Mythes et faits sur la greffe de moelle osseuse : ce que les patients et les donateurs devraient savoir
greffe de moelle osseuseA plus de mythes que presque toute autre procédure médicale. Les patients retardent leur traitement à cause d'eux. Les donateurs potentiels s'éloignent à cause d'eux. Les familles prennent de mauvaises décisions à cause d'elles.
Alors, remettons les pendules à l'heure.
Les mythes les plus courants sur la greffe de moelle osseuse comprennent les croyances comme si elle était toujours douloureuse, seuls les jeunes patients sont admissibles, vous avez besoin d'un accord parfait entre les donateurs et les donateurs risquent leur propre santé. Aucun de ces éléments n'est entièrement vrai.
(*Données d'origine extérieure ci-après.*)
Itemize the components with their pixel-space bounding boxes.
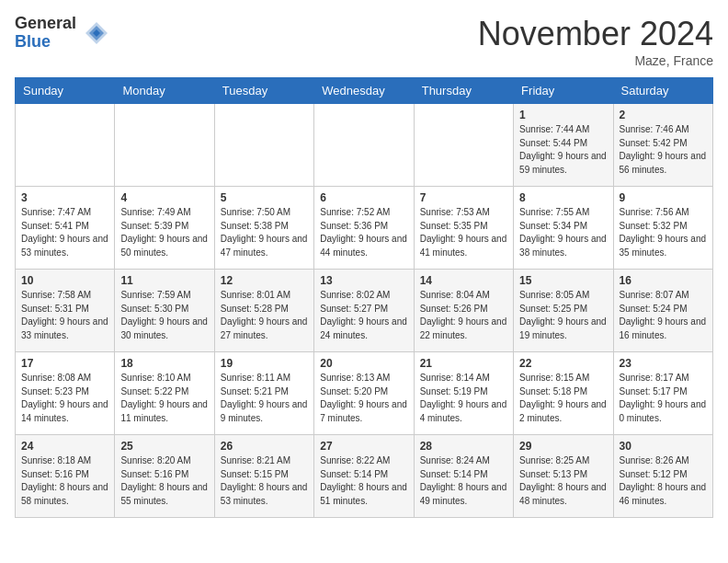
- table-row: 19Sunrise: 8:11 AM Sunset: 5:21 PM Dayli…: [214, 352, 313, 435]
- table-row: 7Sunrise: 7:53 AM Sunset: 5:35 PM Daylig…: [414, 187, 513, 270]
- day-info: Sunrise: 8:21 AM Sunset: 5:15 PM Dayligh…: [221, 454, 308, 508]
- day-number: 4: [120, 191, 208, 204]
- day-info: Sunrise: 7:47 AM Sunset: 5:41 PM Dayligh…: [21, 206, 108, 259]
- day-info: Sunrise: 7:50 AM Sunset: 5:38 PM Dayligh…: [221, 206, 308, 259]
- day-info: Sunrise: 8:11 AM Sunset: 5:21 PM Dayligh…: [221, 372, 308, 425]
- header-row: Sunday Monday Tuesday Wednesday Thursday…: [16, 78, 713, 104]
- table-row: 9Sunrise: 7:56 AM Sunset: 5:32 PM Daylig…: [613, 187, 712, 270]
- day-info: Sunrise: 7:58 AM Sunset: 5:31 PM Dayligh…: [21, 289, 108, 342]
- day-number: 3: [21, 191, 108, 204]
- day-info: Sunrise: 8:05 AM Sunset: 5:25 PM Dayligh…: [519, 289, 607, 342]
- day-info: Sunrise: 7:56 AM Sunset: 5:32 PM Dayligh…: [620, 206, 707, 259]
- table-row: [314, 104, 414, 187]
- day-info: Sunrise: 8:15 AM Sunset: 5:18 PM Dayligh…: [519, 372, 607, 425]
- table-row: 1Sunrise: 7:44 AM Sunset: 5:44 PM Daylig…: [514, 104, 613, 187]
- day-number: 13: [320, 274, 407, 287]
- table-row: 8Sunrise: 7:55 AM Sunset: 5:34 PM Daylig…: [514, 187, 613, 270]
- day-info: Sunrise: 8:17 AM Sunset: 5:17 PM Dayligh…: [620, 372, 707, 425]
- table-row: 20Sunrise: 8:13 AM Sunset: 5:20 PM Dayli…: [314, 352, 414, 435]
- logo-general-text: General: [15, 15, 76, 33]
- table-row: [214, 104, 313, 187]
- header-thursday: Thursday: [414, 78, 513, 104]
- day-number: 7: [420, 191, 507, 204]
- table-row: 6Sunrise: 7:52 AM Sunset: 5:36 PM Daylig…: [314, 187, 414, 270]
- logo-blue-text: Blue: [15, 33, 76, 52]
- table-row: [115, 104, 214, 187]
- day-number: 27: [320, 440, 407, 453]
- calendar-body: 1Sunrise: 7:44 AM Sunset: 5:44 PM Daylig…: [16, 104, 713, 518]
- day-info: Sunrise: 8:08 AM Sunset: 5:23 PM Dayligh…: [21, 372, 108, 425]
- day-number: 24: [21, 440, 108, 453]
- day-info: Sunrise: 7:55 AM Sunset: 5:34 PM Dayligh…: [519, 206, 607, 259]
- day-number: 17: [21, 357, 108, 370]
- day-info: Sunrise: 8:01 AM Sunset: 5:28 PM Dayligh…: [221, 289, 308, 342]
- header-tuesday: Tuesday: [214, 78, 313, 104]
- day-number: 11: [120, 274, 208, 287]
- table-row: 5Sunrise: 7:50 AM Sunset: 5:38 PM Daylig…: [214, 187, 313, 270]
- table-row: 23Sunrise: 8:17 AM Sunset: 5:17 PM Dayli…: [613, 352, 712, 435]
- day-number: 15: [519, 274, 607, 287]
- table-row: 13Sunrise: 8:02 AM Sunset: 5:27 PM Dayli…: [314, 270, 414, 352]
- table-row: 26Sunrise: 8:21 AM Sunset: 5:15 PM Dayli…: [214, 435, 313, 518]
- day-number: 14: [420, 274, 507, 287]
- title-area: November 2024 Maze, France: [478, 15, 713, 68]
- day-number: 20: [320, 357, 407, 370]
- day-number: 10: [21, 274, 108, 287]
- logo: General Blue: [15, 15, 109, 52]
- location: Maze, France: [478, 53, 713, 68]
- table-row: 25Sunrise: 8:20 AM Sunset: 5:16 PM Dayli…: [115, 435, 214, 518]
- day-number: 12: [221, 274, 308, 287]
- day-info: Sunrise: 8:20 AM Sunset: 5:16 PM Dayligh…: [120, 454, 208, 508]
- table-row: 17Sunrise: 8:08 AM Sunset: 5:23 PM Dayli…: [16, 352, 115, 435]
- table-row: 4Sunrise: 7:49 AM Sunset: 5:39 PM Daylig…: [115, 187, 214, 270]
- day-info: Sunrise: 8:04 AM Sunset: 5:26 PM Dayligh…: [420, 289, 507, 342]
- table-row: 28Sunrise: 8:24 AM Sunset: 5:14 PM Dayli…: [414, 435, 513, 518]
- day-info: Sunrise: 7:49 AM Sunset: 5:39 PM Dayligh…: [120, 206, 208, 259]
- day-number: 5: [221, 191, 308, 204]
- logo-icon: [84, 20, 109, 46]
- table-row: 10Sunrise: 7:58 AM Sunset: 5:31 PM Dayli…: [16, 270, 115, 352]
- day-number: 29: [519, 440, 607, 453]
- table-row: [414, 104, 513, 187]
- day-number: 23: [620, 357, 707, 370]
- calendar-row: 24Sunrise: 8:18 AM Sunset: 5:16 PM Dayli…: [16, 435, 713, 518]
- day-number: 16: [620, 274, 707, 287]
- table-row: 14Sunrise: 8:04 AM Sunset: 5:26 PM Dayli…: [414, 270, 513, 352]
- table-row: 16Sunrise: 8:07 AM Sunset: 5:24 PM Dayli…: [613, 270, 712, 352]
- day-number: 28: [420, 440, 507, 453]
- table-row: 22Sunrise: 8:15 AM Sunset: 5:18 PM Dayli…: [514, 352, 613, 435]
- table-row: 3Sunrise: 7:47 AM Sunset: 5:41 PM Daylig…: [16, 187, 115, 270]
- day-number: 1: [519, 109, 607, 121]
- table-row: 24Sunrise: 8:18 AM Sunset: 5:16 PM Dayli…: [16, 435, 115, 518]
- table-row: 30Sunrise: 8:26 AM Sunset: 5:12 PM Dayli…: [613, 435, 712, 518]
- table-row: 11Sunrise: 7:59 AM Sunset: 5:30 PM Dayli…: [115, 270, 214, 352]
- day-info: Sunrise: 7:46 AM Sunset: 5:42 PM Dayligh…: [620, 123, 707, 177]
- day-number: 18: [120, 357, 208, 370]
- day-number: 8: [519, 191, 607, 204]
- day-number: 6: [320, 191, 407, 204]
- day-number: 9: [620, 191, 707, 204]
- table-row: 18Sunrise: 8:10 AM Sunset: 5:22 PM Dayli…: [115, 352, 214, 435]
- table-row: 12Sunrise: 8:01 AM Sunset: 5:28 PM Dayli…: [214, 270, 313, 352]
- calendar-row: 10Sunrise: 7:58 AM Sunset: 5:31 PM Dayli…: [16, 270, 713, 352]
- day-info: Sunrise: 8:10 AM Sunset: 5:22 PM Dayligh…: [120, 372, 208, 425]
- table-row: 21Sunrise: 8:14 AM Sunset: 5:19 PM Dayli…: [414, 352, 513, 435]
- day-number: 21: [420, 357, 507, 370]
- table-row: 15Sunrise: 8:05 AM Sunset: 5:25 PM Dayli…: [514, 270, 613, 352]
- day-number: 26: [221, 440, 308, 453]
- day-number: 19: [221, 357, 308, 370]
- table-row: 2Sunrise: 7:46 AM Sunset: 5:42 PM Daylig…: [613, 104, 712, 187]
- header-saturday: Saturday: [613, 78, 712, 104]
- day-info: Sunrise: 8:18 AM Sunset: 5:16 PM Dayligh…: [21, 454, 108, 508]
- calendar-row: 1Sunrise: 7:44 AM Sunset: 5:44 PM Daylig…: [16, 104, 713, 187]
- day-info: Sunrise: 8:22 AM Sunset: 5:14 PM Dayligh…: [320, 454, 407, 508]
- calendar-table: Sunday Monday Tuesday Wednesday Thursday…: [15, 77, 713, 518]
- calendar-row: 3Sunrise: 7:47 AM Sunset: 5:41 PM Daylig…: [16, 187, 713, 270]
- calendar-row: 17Sunrise: 8:08 AM Sunset: 5:23 PM Dayli…: [16, 352, 713, 435]
- day-info: Sunrise: 8:02 AM Sunset: 5:27 PM Dayligh…: [320, 289, 407, 342]
- day-info: Sunrise: 8:25 AM Sunset: 5:13 PM Dayligh…: [519, 454, 607, 508]
- day-info: Sunrise: 8:24 AM Sunset: 5:14 PM Dayligh…: [420, 454, 507, 508]
- table-row: 29Sunrise: 8:25 AM Sunset: 5:13 PM Dayli…: [514, 435, 613, 518]
- header-friday: Friday: [514, 78, 613, 104]
- day-number: 30: [620, 440, 707, 453]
La médecine de la greffe moderne a presque changé tout ce que les gens assument à propos de cette procédure, tant pour les patients que pour les donateurs.
Cet article décompose clairement chaque mythe, avec les faits cliniques derrière.
Mythe 1 : Le don de moelle osseuse est-il un processus extrêmement douloureux ?
Le mythe :Le don de moelle osseuse consiste à forer dans la colonne vertébrale et à provoquer une douleur insupportable.
le fait :C'est l'un des mythes les plus persistants et les plus dommageables en matière de transplantation. Il existe en fait deux façons de faire un don de la moelle osseuse aujourd'hui :
- Cellule souche du sang périphérique (PSC) Don : Le donneur reçoit des injections quotidiennes de filgrastim pendant 5 jours. Il déplace les cellules souches de la moelle dans la circulation sanguine. Le sang est prélevé sur un bras, les cellules souches sont collectées à travers une machine et le sang revient à travers l'autre bras. Pas de chirurgie. Pas d'aiguilles dans la colonne vertébrale.
- Aspiration de la moelle osseuse : Les cellules sont collectées à l'arrière de l'os pelvien, et non dans la colonne vertébrale. Le donneur reçoit une anesthésie générale, il n'y a donc aucune douleur au cours de la procédure. Certains donneurs ressentent une douleur dans le dos ou les hanches pendant quelques jours. La plupart reviennent à une activité normale dans la semaine.
Aucune des deux méthodes n'implique la colonne vertébrale. Le mythe de la colonne vertébrale vient probablement d'anciens drames médicaux et de contenus Internet obsolètes.
Mythe 2 : Seuls les jeunes patients sont-ils éligibles à une greffe de moelle osseuse ?
Le mythe: La greffe de moelle osseuse est réservée aux enfants et aux jeunes adultes.
le fait :Il n'y a pas de seuil d'âge strict pour une greffe de moelle osseuse.
Les troubles comme la leucémie myéloïde aiguë (LAM) et le syndrome myélodysplasique (DMS) affectent le plus souvent les patients dans la soixantaine et la soixantaine. Les essais cliniques dans les principaux centres comme le Moffitt Cancer Center confirment que les greffes allogéniques profitent aux patients jusqu'à 75 ans, et parfois plus.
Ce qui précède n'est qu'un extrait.